The first of a London Weekend Television series of Six Plays by Alan Bennett, Me, I'm Afraid of Virginia Woolf (tx. 2/12/1978) is about a painfully shy, almost literally self-effacing man - he tries to make himself invisible on buses, he tells his mother "Mam, I'm nothing", and considers that his clothes are the sole indicators of who he is.
Although Bennett's own narration is delivered in the third person, anyone familiar with his other works will recognise Trevor Hopkins (Neville Smith) as a kindred spirit. They will also recognise his constant dilemma - the way doing nothing can be just as meaningful as doing something, and that self-consciousness creates a constant fear of misinterpretation.

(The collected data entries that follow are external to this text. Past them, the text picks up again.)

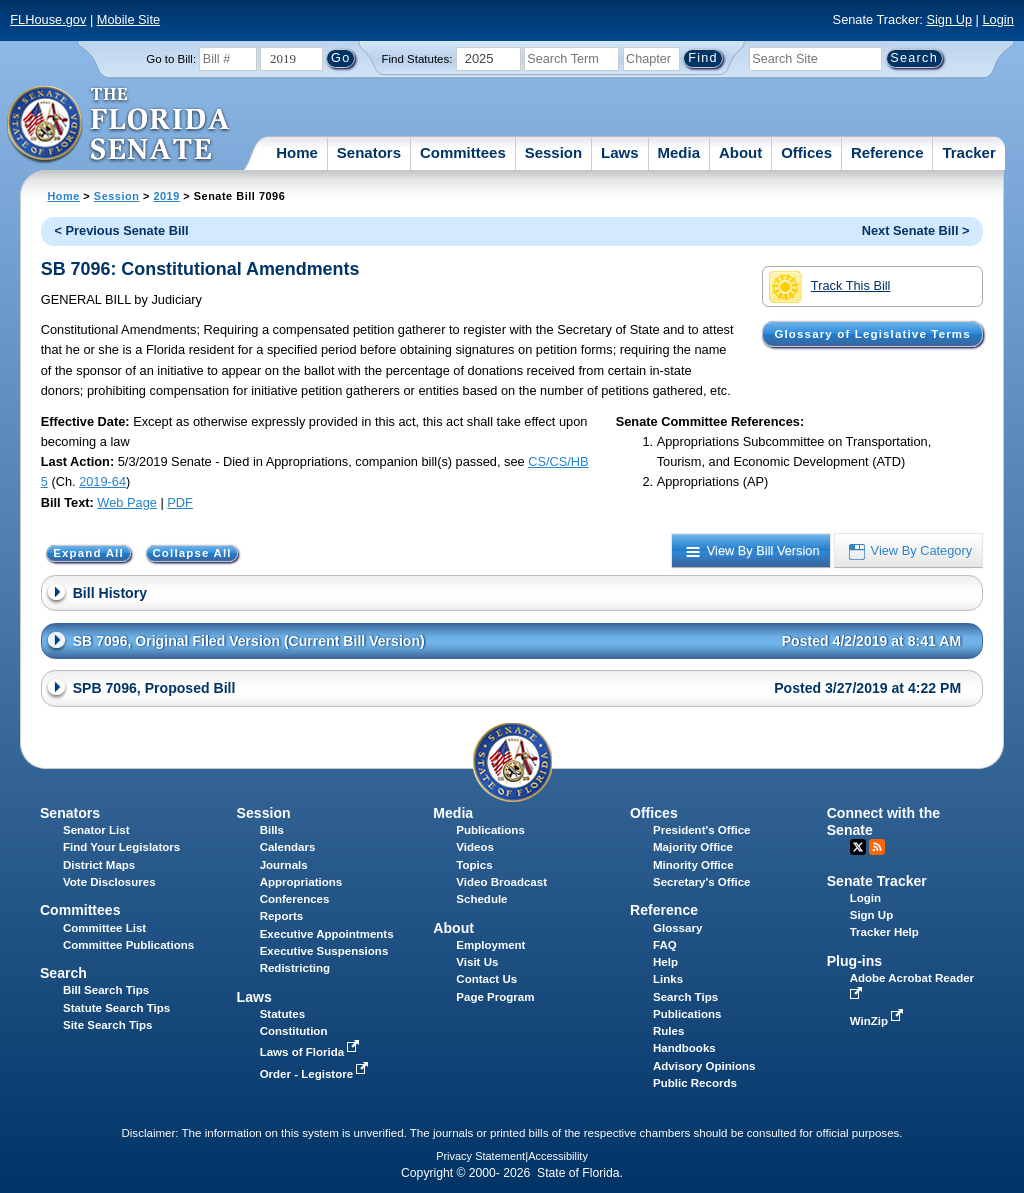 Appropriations (301, 882)
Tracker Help (884, 932)
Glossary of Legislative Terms (872, 334)
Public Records (695, 1083)
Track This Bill (829, 287)
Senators (369, 152)
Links (668, 979)
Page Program (495, 997)
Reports (282, 916)
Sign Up (949, 19)
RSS (877, 847)
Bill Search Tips (106, 990)
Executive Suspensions (324, 951)
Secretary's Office (701, 882)
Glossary (677, 928)
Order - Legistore (316, 1074)
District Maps (99, 865)
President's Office (701, 830)
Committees (463, 152)
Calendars (288, 847)
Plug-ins (855, 961)
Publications (490, 830)
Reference (887, 152)
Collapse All (191, 553)
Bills (272, 830)
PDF (180, 502)
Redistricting (295, 968)
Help (665, 962)
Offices (806, 152)
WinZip (878, 1021)
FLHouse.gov (48, 19)
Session (554, 152)
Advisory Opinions (704, 1066)
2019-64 (102, 481)
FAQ (665, 945)
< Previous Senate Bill (122, 230)
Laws (620, 152)
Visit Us (477, 962)
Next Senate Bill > (916, 230)
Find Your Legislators (121, 847)
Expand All (88, 553)
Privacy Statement (480, 1156)
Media (679, 152)
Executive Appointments (327, 934)
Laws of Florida (312, 1052)
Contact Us (486, 979)
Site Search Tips (107, 1025)
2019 (166, 196)
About (740, 152)
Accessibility (558, 1156)
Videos (475, 847)
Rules (668, 1031)
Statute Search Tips (116, 1008)
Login (997, 19)
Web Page (127, 502)
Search (63, 973)
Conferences (295, 899)
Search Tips (685, 997)
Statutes (282, 1014)
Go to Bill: (171, 59)
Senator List (96, 830)
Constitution (294, 1031)
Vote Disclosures (109, 882)
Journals (284, 865)
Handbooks (684, 1048)
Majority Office (693, 847)
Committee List (104, 928)
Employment (490, 945)
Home (297, 152)
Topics (474, 865)
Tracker (968, 152)
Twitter (858, 847)
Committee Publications (128, 945)
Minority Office (693, 865)
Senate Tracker (877, 881)
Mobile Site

He is particularly awkward with other men, from the doctor's student Willard (Robert Longden) to the black maths student Boswell (Alan Igbon), whose opinion that Virginia Woolf was "a gormless-looking cow" goes unanswered. Above all, he is challenged by Skinner (Derek Thompson), whose earring (unusual for the time) symbolises his willingness to flout convention.

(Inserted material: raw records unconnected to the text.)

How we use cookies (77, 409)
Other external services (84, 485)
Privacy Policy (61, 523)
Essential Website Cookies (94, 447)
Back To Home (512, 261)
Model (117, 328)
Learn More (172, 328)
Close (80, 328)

But it's clear that the only way Hopkins can truly move forward is by developing male friendships, since his relationships with women are so unsatisfactory. His mother (Thora Hird), his girlfriend Wendy (Carol MacReady), the woman in the surgery (Julie Walters) and the bus conductress (Olga Grahame) all appear essentially the same to him, which suggests that the problem lies within himself and that he needs intimacy with someone dangerous and adventurous like Skinner to turn a corner.

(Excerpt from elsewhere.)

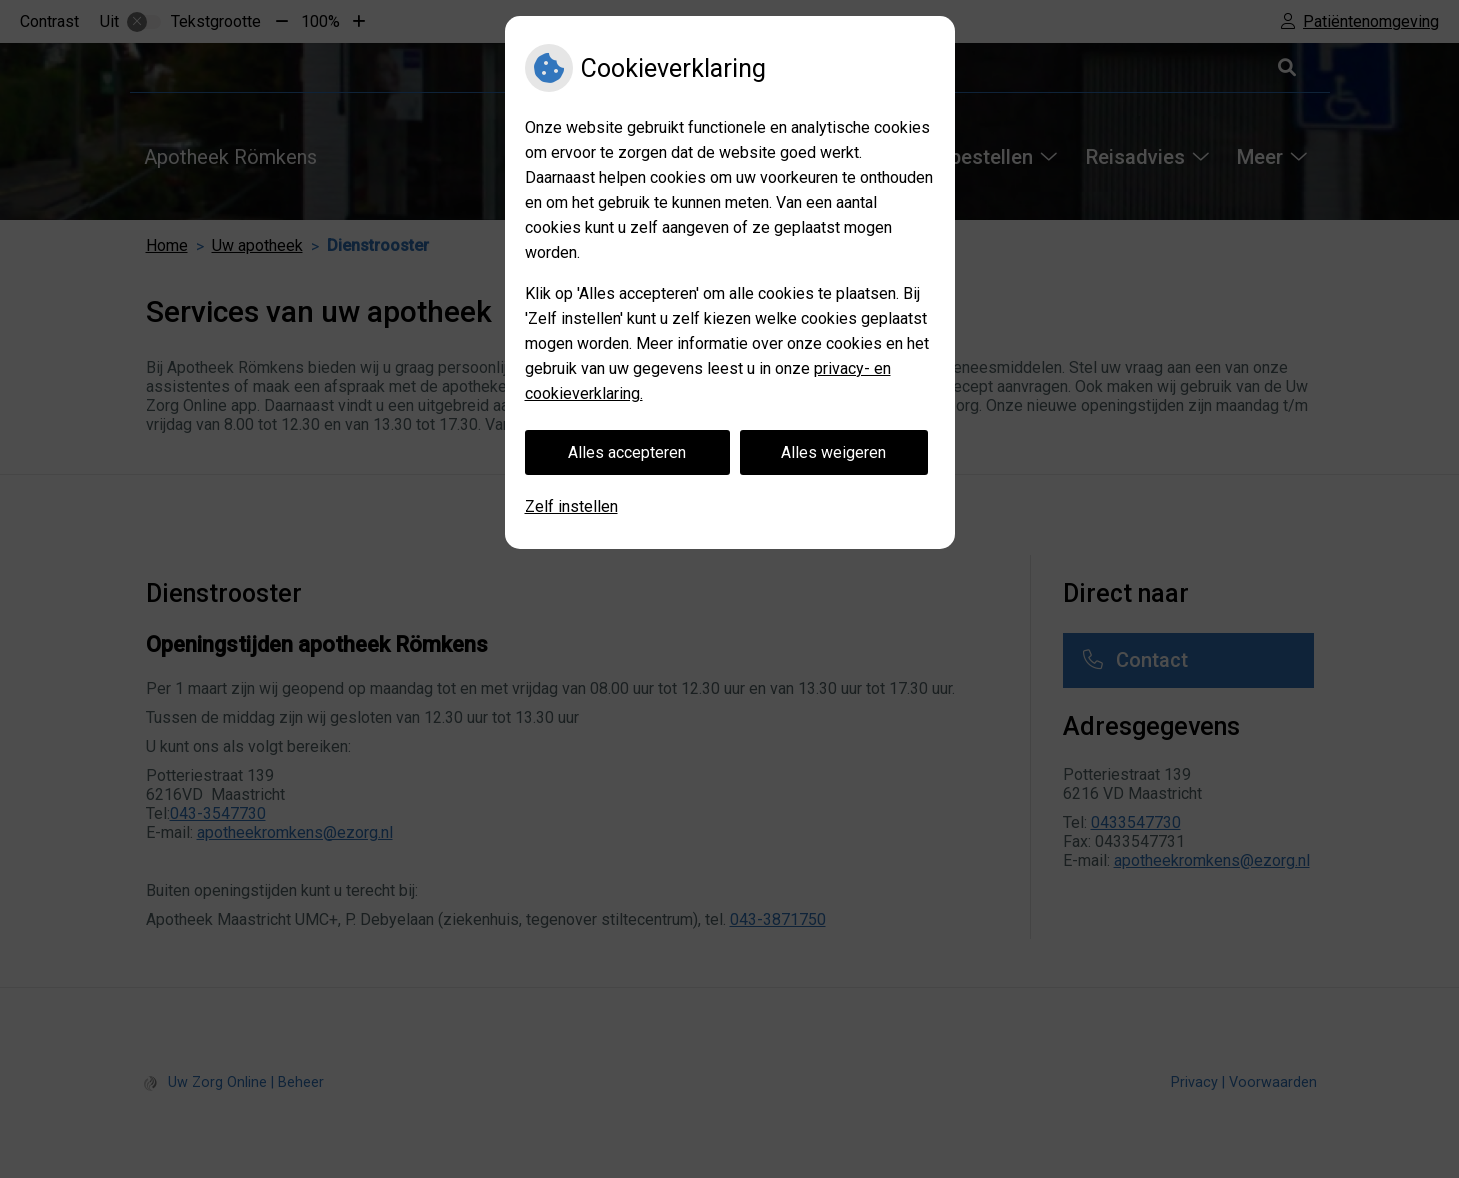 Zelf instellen (571, 506)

Despite his dreary sex life with Wendy, Hopkins is clearly not homosexual - the male friendships he desires match his mother's "lesbian" ones, which are nothing of the kind. But he recognises that she is far happier than him, because she knows that the most meaningful relationships are emotionally, rather than physically, intimate - something the cyclists in Bennett's earlier A Day Out (BBC, 1972) have also grasped.
But they are simpler people, less prone to agonising about themselves and their place in society - and in this respect Hopkins is a true Bennett hero. Bennett's mother apparently once met T.S.Eliot, but instead of being tongue-tied in awe, she complimented him on his coat. In his diaries, Bennett both deplores his mother's philistinism (she had no idea who Eliot was) while wishing he was similarly unselfconscious, an attitude summed up in Virginia Woolf as: "Hopkins hated Skinner, and longed to be him".